Gerindra ungkap kecurangan Pemerintah Jokowi turunkan harga BBM
Perhitungan Gerindra, idealnya harga BBM Premium saat ini ialah Rp 5.714 per liter.
Partai Gerindra menuding pemerintah merugikan masyarakat dengan menetapkan harga bahan bakar minyak (BBM) jenis Premium sebesar Rp 7.600 per liter. Idealnya harga BBM jenis Premium saat ini ialah Rp 5.714 per liter.
Berdasarkan analisa Gerindra yang dikutip dari laman twitternya hari ini, Selasa (6/1), pemerintah setidaknya meraup keuntungan Rp 1.886 per liter. Angka ini masih ditambah dengan Pajak Pertambahan Nilai (PPN) dan Pajak Bahan Bakar Kendaraan Bermotor sebesar Rp 707.
"Justru pemerintah mendapatkan keuntungan besar dari penjualan BBM Premium dengan selisih keuntungan Rp 1.886 per liter," tulisnya.
Perhitungan Gerindra ialah harga BBM yang saat ini dijual sesuai mekanisme pasar sebesar USD 72,69 per barel dikalikan asumsi nilai tukar Rupiah saat ini Rp 12.500 maka didapat angka Rp 908.668 per barel.

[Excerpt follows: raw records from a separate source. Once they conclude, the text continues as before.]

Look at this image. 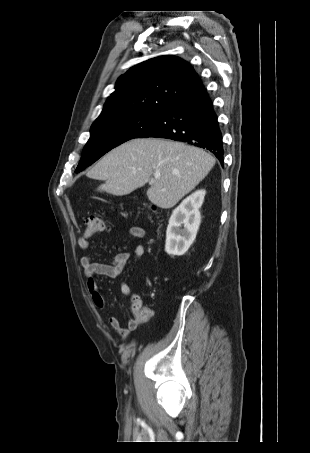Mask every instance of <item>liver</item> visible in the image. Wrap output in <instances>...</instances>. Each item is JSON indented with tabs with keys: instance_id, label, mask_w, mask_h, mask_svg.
Here are the masks:
<instances>
[{
	"instance_id": "6515ba94",
	"label": "liver",
	"mask_w": 310,
	"mask_h": 453,
	"mask_svg": "<svg viewBox=\"0 0 310 453\" xmlns=\"http://www.w3.org/2000/svg\"><path fill=\"white\" fill-rule=\"evenodd\" d=\"M215 158L203 149L159 138H136L108 152L87 176L105 181L98 191L128 195L147 182L148 199L168 209L207 176ZM160 174V178L152 176Z\"/></svg>"
}]
</instances>
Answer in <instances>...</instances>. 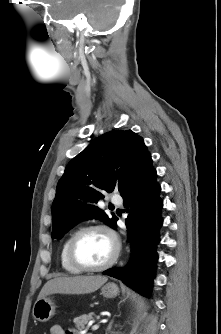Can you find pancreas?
Masks as SVG:
<instances>
[{
    "label": "pancreas",
    "mask_w": 221,
    "mask_h": 334,
    "mask_svg": "<svg viewBox=\"0 0 221 334\" xmlns=\"http://www.w3.org/2000/svg\"><path fill=\"white\" fill-rule=\"evenodd\" d=\"M93 315H94L93 313H89V314H84V315L74 318L73 322L75 326L77 327V329L78 330L85 329V325H87L88 322L93 319Z\"/></svg>",
    "instance_id": "obj_1"
}]
</instances>
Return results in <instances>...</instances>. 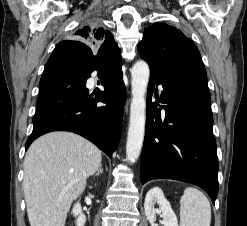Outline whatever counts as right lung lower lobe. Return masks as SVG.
<instances>
[{
  "instance_id": "98d812e1",
  "label": "right lung lower lobe",
  "mask_w": 247,
  "mask_h": 226,
  "mask_svg": "<svg viewBox=\"0 0 247 226\" xmlns=\"http://www.w3.org/2000/svg\"><path fill=\"white\" fill-rule=\"evenodd\" d=\"M111 56L101 50L94 56L88 45L77 40L57 44L40 79L34 128L26 150L37 137L65 130L87 138L112 157L121 135L126 89L122 62ZM95 70L105 77V90L92 99L86 80ZM99 101L106 106L97 107Z\"/></svg>"
}]
</instances>
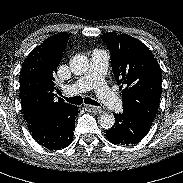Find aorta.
Returning <instances> with one entry per match:
<instances>
[{"label":"aorta","mask_w":183,"mask_h":183,"mask_svg":"<svg viewBox=\"0 0 183 183\" xmlns=\"http://www.w3.org/2000/svg\"><path fill=\"white\" fill-rule=\"evenodd\" d=\"M89 69V59L84 55H75L70 60V70L75 75H83ZM115 123V118L112 114L103 113L99 117V124L104 129H110Z\"/></svg>","instance_id":"762f6f07"}]
</instances>
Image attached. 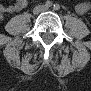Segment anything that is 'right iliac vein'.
<instances>
[{"label": "right iliac vein", "mask_w": 91, "mask_h": 91, "mask_svg": "<svg viewBox=\"0 0 91 91\" xmlns=\"http://www.w3.org/2000/svg\"><path fill=\"white\" fill-rule=\"evenodd\" d=\"M43 10L42 6H37L34 8L33 13L34 14H39Z\"/></svg>", "instance_id": "1"}]
</instances>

Angka Rp 908.668 per barel lalu dikonversi ke liter atau dibagi 159, di mana 1 barel menurutnya setara dengan 159 liter, maka hasilnya ialah Rp 5.714 per liter. Angka itulah, menurut Gerindra, seharusnya harga Premium saat ini.
"Jadi sekali lagi, bahwa saat ini masyarakat tidak disubsidi tetapi justru malah pemerintah mendapatkan keuntungan besar dari penjualan BBM jenis Premium," jelasnya.
Sebelumnya, Pemerintah memutuskan menghapus subsidi BBM jenis Premium. Tujuan pemerintah tak lain untuk menyehatkan keuangan negara.
Kementerian Keuangan (Kemenkeu) mencatat realisasi anggaran subsidi energi tahun lalu masih di bawah pagu Anggaran Pendapatan dan Belanja Negara Perubahan (APBN-P) 2014. Hingga 31 Desember 2014, realisasi subsidi energi mencapai Rp 341,8 triliun atau 97,6 persen dari pagu APBN-P 2014.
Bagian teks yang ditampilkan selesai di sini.